Annual car accident statistics raise serious concerns about elderly drivers on the road. Although they make up just nine percent of the population, they are responsible for 17 percent of total pedestrian fatalities and 14 percent of all car accident fatalities in America. With such a high percentage of fatalities, traffic safety officials are asking the question, how old is too old to drive ?

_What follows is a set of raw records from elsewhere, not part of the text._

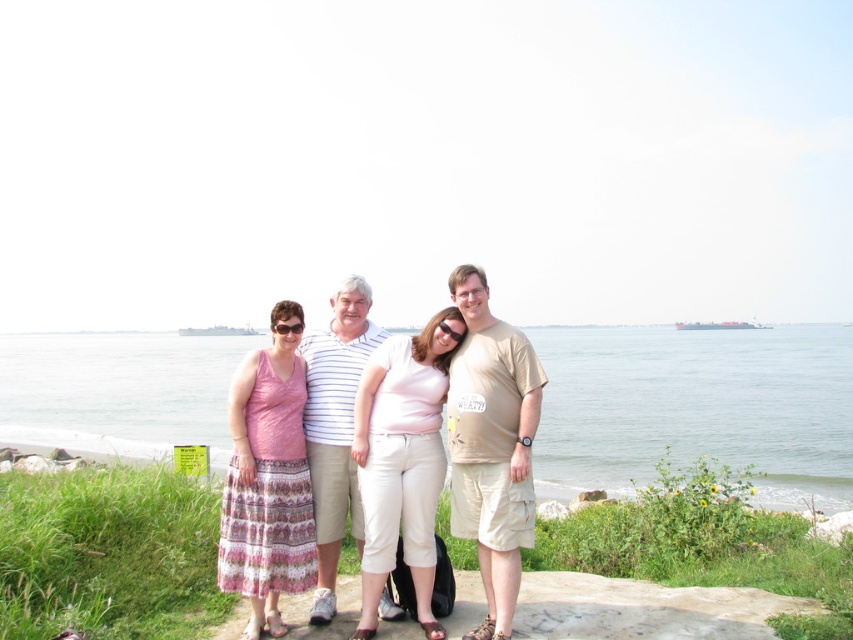 Question: Which point is farther from the camera taking this photo?

Choices:
 (A) (287, 420)
 (B) (483, 513)
 (C) (332, 404)

Answer: (C)

Question: Which point is farther to the camera?

Choices:
 (A) striped cotton shirt at center
 (B) blue water at center
 (C) matte pink shirt at center
 (D) tan cotton t-shirt at center

Answer: (B)

Question: Estimate the real-world distances between objects in this image. Which object is farther from the matte pink shirt at center?

Choices:
 (A) pink printed dress at left
 (B) striped cotton shirt at center
 (C) tan cotton t-shirt at center

Answer: (A)

Question: Does matte pink shirt at center appear on the left side of striped cotton shirt at center?

Choices:
 (A) no
 (B) yes

Answer: (A)

Question: Is tan cotton t-shirt at center to the right of striped cotton shirt at center from the viewer's perspective?

Choices:
 (A) yes
 (B) no

Answer: (A)

Question: Does blue water at center appear on the right side of matte pink shirt at center?

Choices:
 (A) yes
 (B) no

Answer: (B) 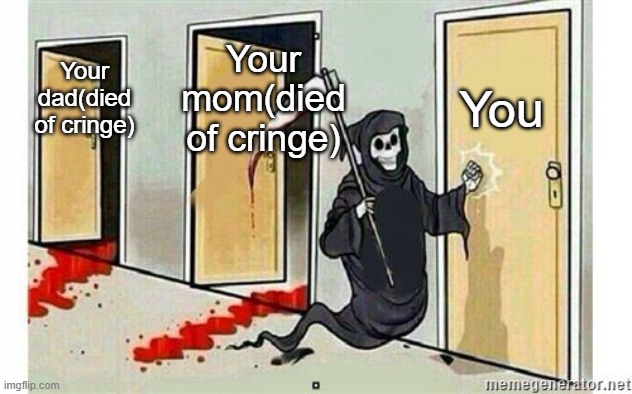 The width and height of the screenshot is (632, 394). What are the coordinates of `open doors` in the screenshot? It's located at (222, 229), (71, 176). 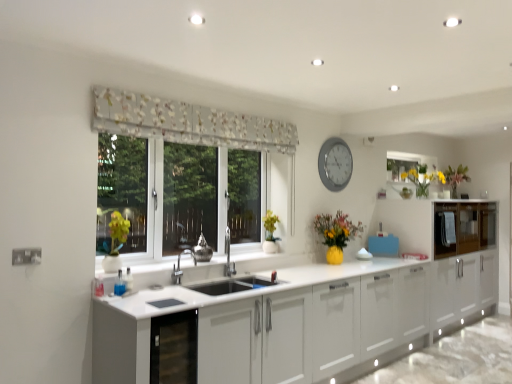 What do you see at coordinates (202, 250) in the screenshot?
I see `metallic silver vase at center` at bounding box center [202, 250].

Where is `green matte plant at left`? Image resolution: width=512 pixels, height=384 pixels. green matte plant at left is located at coordinates pyautogui.click(x=116, y=234).

Image resolution: width=512 pixels, height=384 pixels. What do you see at coordinates (335, 164) in the screenshot?
I see `silver metallic clock at upper center` at bounding box center [335, 164].

Find the location of a particular element. The image size is (512, 384). yellow glass vase at upper right is located at coordinates (423, 179).

Where is `metallic silver vase at center`? metallic silver vase at center is located at coordinates (202, 250).

How different are the orientations of yellow glass vase at upper right and silver metallic clock at upper center in degrees?

The facing directions of yellow glass vase at upper right and silver metallic clock at upper center are 0.252 degrees apart.

The height and width of the screenshot is (384, 512). What are the coordinates of `floral arrangement below the silver metallic clock at upper center (from the image's perspective)` in the screenshot? It's located at (423, 179).

From the image's perspective, would you say yellow glass vase at upper right is shown under silver metallic clock at upper center?

Yes.

Which object is wider, yellow glass vase at upper right or silver metallic clock at upper center?

yellow glass vase at upper right.

In the scene shown: Can green matte plant at left be found inside metallic silver vase at center?

No.

How much distance is there between metallic silver vase at center and green matte plant at left?

metallic silver vase at center and green matte plant at left are 23.96 inches apart.

Where is `appliance below the green matte plant at left (from the image's perspective)`? The width and height of the screenshot is (512, 384). appliance below the green matte plant at left (from the image's perspective) is located at coordinates (202, 250).

Which of these two, metallic silver vase at center or green matte plant at left, stands taller?

Standing taller between the two is green matte plant at left.

From the image's perspective, which is above, yellow glass vase at upper right or metallic silver vase at center?

yellow glass vase at upper right.

Is point (419, 184) farther from viewer compared to point (197, 248)?

Yes, point (419, 184) is behind point (197, 248).

From a real-world perspective, is yellow glass vase at upper right physically below metallic silver vase at center?

No, from a real-world perspective, yellow glass vase at upper right is not under metallic silver vase at center.

How many degrees apart are the facing directions of yellow glass vase at upper right and metallic silver vase at center?

0.00185 degrees.

Does green matte plant at left come behind floral fabric curtain at upper center?

Yes, it is.

Considering the sizes of objects green matte plant at left and floral fabric curtain at upper center in the image provided, who is taller, green matte plant at left or floral fabric curtain at upper center?

green matte plant at left is taller.

From the image's perspective, between green matte plant at left and floral fabric curtain at upper center, who is located below?

green matte plant at left is shown below in the image.

You are a GUI agent. You are given a task and a screenshot of the screen. Output one action in this format:
    pyautogui.click(x=<x>, y=<y>)
    Task: Click on the plant lying below the floral fabric curtain at upper center (from the image's perspective)
    This screenshot has width=512, height=384.
    Given the screenshot: What is the action you would take?
    pyautogui.click(x=116, y=234)

Between point (198, 244) and point (325, 146), which one is positioned behind?

Positioned behind is point (325, 146).

Could you tell me if metallic silver vase at center is facing silver metallic clock at upper center?

No.

Does metallic silver vase at center have a lesser width compared to silver metallic clock at upper center?

No.

From a real-world perspective, which is physically below, metallic silver vase at center or silver metallic clock at upper center?

From a 3D spatial view, metallic silver vase at center is below.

Serious injuries and fatalities caused by elderly drivers emphasize the many challenges that they face behind the wheel. A recent report by the National Highway Traffic Safety Administration (NHTSA) shows that elderly drivers between the ages of 75 and 85 account for a large number of traffic deaths. Drivers who are over the age of 85 account for four times the amount of accident fatalities as teenage drivers who have minimal driving experience. Many accidents occur suddenly and unexpectedly in busy areas where pedestrian traffic is high. A Portland Oregon personal injury attorney often sees cases of elderly drivers who crash into store fronts and crowds by accidentally hitting the gas pedal instead of the brakes.
Recently in Los Angeles, an 86 year-old man crashed into an outdoor farmer’s market that was filled with hundreds of pedestrians. The man lost control of the car and stepped on the gas pedal thinking he was applying the brakes. As the car accelerated, it plowed through a series of barricades and into terrified pedestrians, killing 10 people and injuring another 63 people. A crash investigation revealed that the elderly man suffered from reduced mobility due to arthritis and was taking medications for pain control.
Many elderly drivers don’t realize that their poor vision, hearing loss, and impaired cognitive functions put them at higher risk for car accidents. Drivers who are taking medications may not realize that they are affected by drowsiness, delayed reactions, lack of coordination, and impaired judgment while driving. Some elderly drivers who do realize that their driving skills are impaired may still refuse to stop driving for fear of losing their mobility and independence. When elderly drivers are at risk, family members and friends may need to intervene.